Flugabwehrraketensystem
Ein gefechtsbereites Flugabwehrraketensystem vom Typ «Patriot» des Flugabwehrraketengeschwaders 1 der Bundeswehr. Foto: Axel Heimken
Deutschland will Polen mit Flugabwehrsystemen besser schützen. Doch Polen befürwortet eine Stationierung in der Ukraine. Laut Nato-Generalsekretär liegt die Entscheidung bei der Bundesregierung.

Brüssel/Warschau/Berlin. Die Nato ist offen für Polens Vorschlag, die von Deutschland angebotenen Patriot-Flugabwehrsysteme in der Ukraine aufzustellen. Es sei eine nationale Entscheidung, ob solche Waffen an Kiew geliefert werden, sagt Nato-Generalsekretär Jens Stoltenberg. Damit entkräftete er die Argumentation von Verteidigungsministerin Christine Lambrecht (SPD), die auf mögliche Vorbehalte der Nato verwiesen hatte. Polens Präsident Andrej Duda betonte, aus militärischer Sicht werde sein Land am besten geschützt, wenn die Patriot-Systeme in der Westukraine aufgestellt werden. Die Entscheidung müsse aber Deutschland treffen.

Eigentlich für polnischen Luftraum vorgesehen

Deutschland hatte die Systeme eigentlich Polen zur Sicherung des polnischen Luftraums angeboten. Warschau regte dann aber eine Verlegung direkt in die Ukraine an, die im Februar von Russland überfallen worden war.

Stoltenberg wies vor Journalisten in Brüssel darauf hin, dass Nato-Verbündete bereits verschiedene Arten moderner Luftverteidigungssysteme und auch andere moderne Systeme wie die Himars-Raketenwerfer in die Ukraine geliefert hätten. Wenn es Spezialisten zur Bedienung brauche, könnten Ukrainer dafür in einem Nato-Staat ausgebildet werden. Dies sei beispielsweise auch bei dem Flugabwehrsystem Nasams so gewesen.

Konsultationen mit anderen Alliierten muss es laut Stoltenberg dann geben, wenn zum Beispiel zwischen Verkäuferstaat und Käuferstaat Endbenutzervereinbarungen bestünden. Diese können zum Beispiel regeln, dass ein Waffensystem nicht ohne Erlaubnis weiterverkauft werden darf.

Lambrecht verwies auf Vorbehalte der Nato

Verteidigungsministerin Christine Lambrecht (SPD) hatte auf eine Stationierung deutscher Patriotsysteme in der Ukraine bislang zurückhaltend reagiert. Diese seien Bestandteil der Nato-Luftverteidigung und für das Nato-Gebiet vorgesehen, sagte sie am Donnerstag. Ein Einsatz außerhalb müsse mit den Alliierten besprochen werden.

Nato-Generalsekretär Stoltenberg hatte sich bereits in der Vergangenheit aufgeschlossen für eine deutlich größere Unterstützung der Ukraine mit westlichen Waffensystem gezeigt. Auf die Frage, ob Alliierte im Zweifelsfall eher Fähigkeitsziele des Bündnisses erfüllen sollten, als der Ukraine noch mehr Ausrüstung zu liefern, machte er im September deutlich, dass er eine Niederlage der Ukraine für gefährlicher hält als nach Plan gefüllte Waffenlager in Nato-Staaten.

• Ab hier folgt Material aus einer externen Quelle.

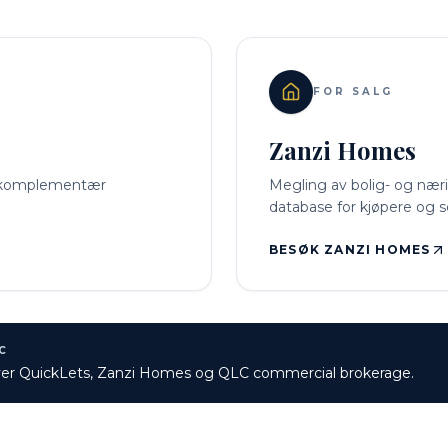
FOR SALG
Zanzi Homes
ss komplementær
Megling av bolig- og næri
database for kjøpere og s
BESØK ZANZI HOMES
C
er QuickLets, Zanzi Homes og QLC commercial brokerage.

Duda: Berlin muss die Entscheidung treffen

Polens Präsident Duda hob hervor, Berlin müsse die Entscheidung darüber treffen, wohin es die Flugabwehrsysteme verlegen wolle. «Aus militärischer Sicht wäre es auch für den Schutz des polnischen Territoriums am besten, wenn diese Raketen sich in gewisser Entfernung von der polnischen Grenze auf dem Gebiet der Ukraine befinden würden», sagte er in Vilnius. Dann könnte die Flugabwehr am wirkungsvollsten beide Länder schützen. «Aber die Entscheidung über die Stationierung liegt bei dem Land, das über dieses System verfügt, also bei der deutschen Seite», so Duda weiter. Am Donnerstagabend ergänzte der Präsident auf Twitter, wenn Deutschland mit der Verlegung in die Ukraine nicht einverstanden sei, «müssen wir dieses Schutzsystem bei uns aufnehmen».

Die stellvertretende Regierungssprecherin Christiane Hoffmann sagte zu der Debatte: «Der Bundesregierung war es wichtig, dem Nato-Verbündeten Polen ein Angebot zu machen und ihn bei der Sicherheit zu unterstützen. Wir haben natürlich die polnische Reaktion auf diesen Vorschlag zur Kenntnis genommen.» Auch habe die Regierung zur Kenntnis genommen, dass der Vorschlag in der Öffentlichkeit in Polen gut aufgenommen worden sei. «Und das hat uns gefreut.» Mit den Verbündeten werde beraten, wie mit der weiteren Anregung Polens umzugehen sei.